Experience nationwide with responding to catastrophic events
The Effect of Catastrophic Events on Transportation Systems Operations and Maintenance – Comparative Analysis
In order to provide a better understanding of how the surface transportation system is both affected and utilized in an emergency situation, the U.S. Department of Transportation ITS Joint Program Office and the Federal Highway Administration Office of Operations commissioned a series of six case studies examining the effects of catastrophic events on transportation system management and operations: Blackout, New York-New Jersey-Connecticut Metropolitan Area, August 14, 2003; Blackout, Great Lakes Region, August 14, 2003; Terrorist attack, New York City, September 11, 2001; Terrorist attack, Washington, D.C., September 11, 2001; Rail tunnel fire, Baltimore, Maryland, July 18, 2001; Earthquake, Northridge, California, January 18, 1994. Each of the events resulted in substantial, immediate, and adverse impacts on the transportation system, and each had a varying degree of influence on the longer-term operation of transportation facilities and services in its respective region. This comparative analysis summarizes the surface transportation activities associated with these catastrophic events and the lessons learned from each. Among the lessons learned are the importance of advance preparations and interagency cooperation, the impact of the use of advanced technologies to distribute real-time information and the need to have system redundancy.

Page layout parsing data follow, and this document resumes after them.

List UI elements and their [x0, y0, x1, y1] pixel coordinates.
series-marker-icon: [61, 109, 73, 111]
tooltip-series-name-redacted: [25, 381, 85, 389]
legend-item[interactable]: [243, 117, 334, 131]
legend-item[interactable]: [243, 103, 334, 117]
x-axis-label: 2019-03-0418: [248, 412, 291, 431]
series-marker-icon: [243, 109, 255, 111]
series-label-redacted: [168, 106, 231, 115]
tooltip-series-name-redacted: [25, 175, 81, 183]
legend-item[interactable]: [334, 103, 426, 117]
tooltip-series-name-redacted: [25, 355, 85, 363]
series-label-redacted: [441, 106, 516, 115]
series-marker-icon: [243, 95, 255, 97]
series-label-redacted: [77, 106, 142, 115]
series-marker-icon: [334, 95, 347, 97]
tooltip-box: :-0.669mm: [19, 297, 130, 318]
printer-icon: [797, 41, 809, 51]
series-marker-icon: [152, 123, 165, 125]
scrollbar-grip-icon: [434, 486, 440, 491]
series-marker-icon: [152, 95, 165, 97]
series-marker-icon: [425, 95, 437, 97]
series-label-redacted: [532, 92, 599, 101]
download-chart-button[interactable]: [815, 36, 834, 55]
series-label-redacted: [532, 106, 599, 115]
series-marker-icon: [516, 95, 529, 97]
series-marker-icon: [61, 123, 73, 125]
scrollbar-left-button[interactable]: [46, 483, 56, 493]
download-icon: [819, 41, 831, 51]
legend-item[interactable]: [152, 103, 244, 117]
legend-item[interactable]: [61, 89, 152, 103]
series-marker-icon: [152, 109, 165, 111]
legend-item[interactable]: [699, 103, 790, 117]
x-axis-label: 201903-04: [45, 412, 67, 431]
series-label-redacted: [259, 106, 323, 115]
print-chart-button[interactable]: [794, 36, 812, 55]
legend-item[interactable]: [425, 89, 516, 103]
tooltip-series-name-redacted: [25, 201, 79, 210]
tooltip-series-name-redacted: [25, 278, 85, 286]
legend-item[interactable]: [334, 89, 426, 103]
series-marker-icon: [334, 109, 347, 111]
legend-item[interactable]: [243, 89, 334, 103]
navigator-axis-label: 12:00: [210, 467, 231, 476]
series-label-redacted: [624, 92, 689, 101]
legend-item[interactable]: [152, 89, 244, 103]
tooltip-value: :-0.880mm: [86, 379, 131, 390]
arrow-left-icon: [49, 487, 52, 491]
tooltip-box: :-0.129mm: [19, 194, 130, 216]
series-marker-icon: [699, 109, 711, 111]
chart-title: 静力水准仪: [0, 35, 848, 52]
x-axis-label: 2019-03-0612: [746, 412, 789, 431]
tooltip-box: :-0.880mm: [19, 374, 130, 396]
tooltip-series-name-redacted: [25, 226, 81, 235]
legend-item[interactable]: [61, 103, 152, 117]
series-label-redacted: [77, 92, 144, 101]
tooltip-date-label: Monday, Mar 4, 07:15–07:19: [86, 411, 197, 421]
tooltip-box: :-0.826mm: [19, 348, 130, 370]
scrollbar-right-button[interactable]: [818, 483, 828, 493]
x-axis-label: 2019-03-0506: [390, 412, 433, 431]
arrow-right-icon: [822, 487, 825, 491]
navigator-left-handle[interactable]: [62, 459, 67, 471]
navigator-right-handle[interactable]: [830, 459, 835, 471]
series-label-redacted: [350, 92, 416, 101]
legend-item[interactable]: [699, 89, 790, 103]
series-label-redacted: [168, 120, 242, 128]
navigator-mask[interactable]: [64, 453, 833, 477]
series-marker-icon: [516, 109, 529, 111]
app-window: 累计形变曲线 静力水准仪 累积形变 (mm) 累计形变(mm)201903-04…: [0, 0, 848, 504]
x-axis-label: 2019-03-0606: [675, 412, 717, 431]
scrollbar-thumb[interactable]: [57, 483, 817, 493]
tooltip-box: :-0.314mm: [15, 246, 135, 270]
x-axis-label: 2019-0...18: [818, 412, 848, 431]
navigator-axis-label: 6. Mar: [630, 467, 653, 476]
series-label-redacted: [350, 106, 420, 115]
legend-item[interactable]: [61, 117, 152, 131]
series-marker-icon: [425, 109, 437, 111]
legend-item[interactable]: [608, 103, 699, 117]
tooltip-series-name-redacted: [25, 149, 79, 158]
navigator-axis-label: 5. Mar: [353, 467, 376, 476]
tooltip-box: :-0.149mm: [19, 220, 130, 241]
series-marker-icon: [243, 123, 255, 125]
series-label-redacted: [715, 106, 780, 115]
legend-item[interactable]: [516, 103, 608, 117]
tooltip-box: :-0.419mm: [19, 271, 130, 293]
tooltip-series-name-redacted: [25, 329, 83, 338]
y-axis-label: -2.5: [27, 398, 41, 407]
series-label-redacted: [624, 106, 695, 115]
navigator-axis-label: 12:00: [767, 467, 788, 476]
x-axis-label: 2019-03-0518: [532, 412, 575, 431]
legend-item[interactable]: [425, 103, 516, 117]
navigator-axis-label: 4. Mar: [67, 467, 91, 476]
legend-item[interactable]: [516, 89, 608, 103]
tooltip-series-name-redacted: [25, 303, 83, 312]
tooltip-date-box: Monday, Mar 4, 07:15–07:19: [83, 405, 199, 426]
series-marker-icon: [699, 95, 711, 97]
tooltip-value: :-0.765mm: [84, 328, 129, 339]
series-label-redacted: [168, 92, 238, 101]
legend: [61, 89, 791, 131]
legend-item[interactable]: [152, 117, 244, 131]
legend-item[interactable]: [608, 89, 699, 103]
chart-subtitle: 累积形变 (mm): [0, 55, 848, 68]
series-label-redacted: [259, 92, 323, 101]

The ability to communicate both internally and externally is a critical technological capability required in an emergency. During a crisis, the need to acquire situational awareness drastically increases, and places great demand to get information from the public and to communicate to the public increase drastically. When a crisis occurs, fast communication between agency departments is crucial to stem anxiety, transmit instructions and begin the process of response and recovery. Rumor control is an important element to crisis management because inaccurate information about the safety of facilities can lead to inappropriate choices, or, in the worst case, panic. The following guidance, obtained from the examination of case studies, reveals key factors underlying effective communication in a crisis:
- Establish reliable communication systems to stay in touch with the outer world in case of emergency. Reliable communications technology is particularly important for transportation agencies, in which many employees may be working in the field, driving vehicles or otherwise away from the central offices of the agency. The importance of accurate, frequent, and calming communication can be forgotten in the height of a crisis, as emergency responders focus on managing the immediate demands of the situation.
- Use ITS effectively to disseminate travel related updates promtly during an emergency. Communication is vital and can facilitate the resolution of the crisis by encouraging cooperation and discouraging panic. On September 11, ITS technologies deployed in the New York City metro area aided both agencies and travelers in several ways. Most importantly, ITS were able to alert motorists to problems long before they reached the Manhattan area. Variable message signs (VMS) were used to communicate real-time information to travelers. Within two minutes of the decision to close the George Washington Bridge, the VMS alerted motorists ten miles away. The information provided by its 1-800 telephone lines was simultaneously updated, and the information was electronically transmitted for broader dissemination.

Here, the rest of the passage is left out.